Et c’est ainsi que dans une ambiance festive, propre à la joie et à la bonne humeur, l’amateur de Boby Lapointe va se mettre à déclamer :

 « Elle a l’oeil vif, la fesse fraîche et le sein arrogant,

L’autre sein, l’autre oeil et l’autre fesse itou également,

Mais ça n’est pas monotone

Et même quand c’est l’automne,

Je m’écris en la voyant :

TIENS voilà LE PRINTEMPS !!!!! »

(Il faut dire que les chansons de Boby Lapointe sont elles-mêmes vives, fraîches, arrogantes de bonheur communicatif.

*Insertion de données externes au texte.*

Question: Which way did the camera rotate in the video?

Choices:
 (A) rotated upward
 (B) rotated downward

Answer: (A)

Et ça n’est pas monotone, et même quand c’est l’automne, je m’écris en l’entendant : tiens voilà le printemps !!!)

A cet instant, les yeux sont braqués vers l’amateur. L’entourage s’interroge : est-il devenu subitement dingue ? Jusqu’au miracle : à l’autre bout de la table ou de la pièce, une autre voix se fait entendre :

« Marcelle, si j’avais des ailes,

Je volerai grâce à elles ! »

Et les deux compères, soudain en harmonie parfaite, communion, extase, vont finir le refrain en se tordant de rire et tout au bonheur de s’être trouvés :

« Marcelle

Vers la plus belle

Des jouvencelles

Celle qui a pris mon coeur

Ta petite soeur… Poum poum ! »

Ils enchaîneront très vite sur un autre ovni musical (on ne s’arrête jamais à une chanson). Dès lors, l’assistance passera par diverses réactions :

  1. Elle s’interrogera sur la santé (ou l’absence de santé) mentale des deux énergumènes et envisagera un possible internement.
  2. Elle ne comprendra pas un broc de leur curieux langage  : c’est contagieux ?

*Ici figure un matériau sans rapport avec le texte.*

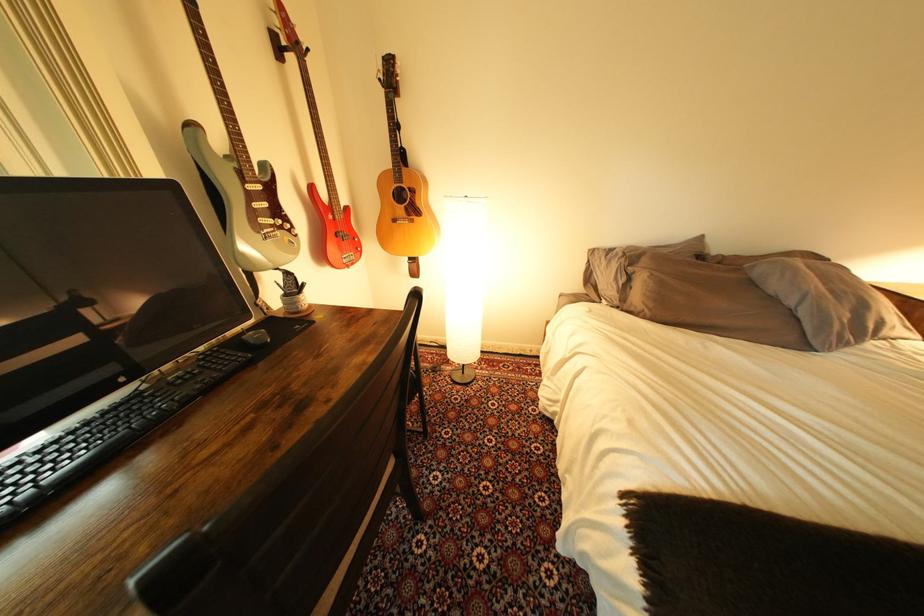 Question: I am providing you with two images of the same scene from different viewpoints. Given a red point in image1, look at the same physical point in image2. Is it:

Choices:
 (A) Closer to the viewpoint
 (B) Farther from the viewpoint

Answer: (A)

Et la réponse est : oui, c’est contagieux.

Ça se soigne, docteur ?

Au-delà de cette incompréhension (les amateurs de Boby Lapointe sont au sommet de la tour de Babel, les autres ne sont qu’au pied) se révèlent les vertus et les mérites intarissables de cet univers : un apprentissage de l’articulation et du jeu de mots, un amour de la langue et du calembour, l’admiration face au déchaînement verbal dont Boby Lapointe n’est que l’accomplissement, longtemps après Cyrano et sa tirade du nez, le rêve onomastique de Proust, la magie renouvelée de Cocteau et l’inventaire incroyable de Prévert.

Ce qu’ignoreront les profanes, c’est que cette maîtrise, cette joie née de la rencontre entre deux amateurs, n’aura pu se faire sans efforts, et qu’ils en sont maintenant aussi fiers que le jongleur qui a enfin réussi à placer sa cinquième balle. Pouvoir réciter « Ta Katie t’a quitté », s’émerveiller des jeux de mots à chaque ligne de « Framboise », c’est faire partie d’un cercle fermé, c’est être initié à l’ésotérisme d’une religion particulièrement réjouissante.

Boby Lapointe se mérite. A moins que l’alcool ne délie la langue (chacun son ivresse), il sera impossible à quelqu’un de parfaitement imbibé de pouvoir le réciter. Les néophytes s’appliqueront, le livret sur les genoux, à traduire cette langue davantage propre à rassembler que le moindre Esperanto. Mais même les plus chevronnés en conviendront : le sous-titrage est indispensable à tout nouveau converti. J’en veux pour preuve cette anecdote rapporté par Truffaut, à propos du tournage de Tirez sur le pianiste (encore un hasard de rencontre entre le cinéaste amoureux des livres et le poète amoureux des images…) :

 Sur le point de commencer un film, Tirez sur le pianiste (…) je demandai à Boby Lapointe de venir chanter Framboise devant la caméra. On ne pratiquait guère le play-back à cette époque et, du reste, je crois bien que Boby n’avait pas encore enregistré de disque. Il joua et chanta donc « en direct » (…), solidement planté sur ses jambes, inclinant le torse en mesure, la tête ballotant de gauche et de droite au rythme de la musique, le visage restant complètement sérieux avec une sorte de tristesse acharnée dans le regard.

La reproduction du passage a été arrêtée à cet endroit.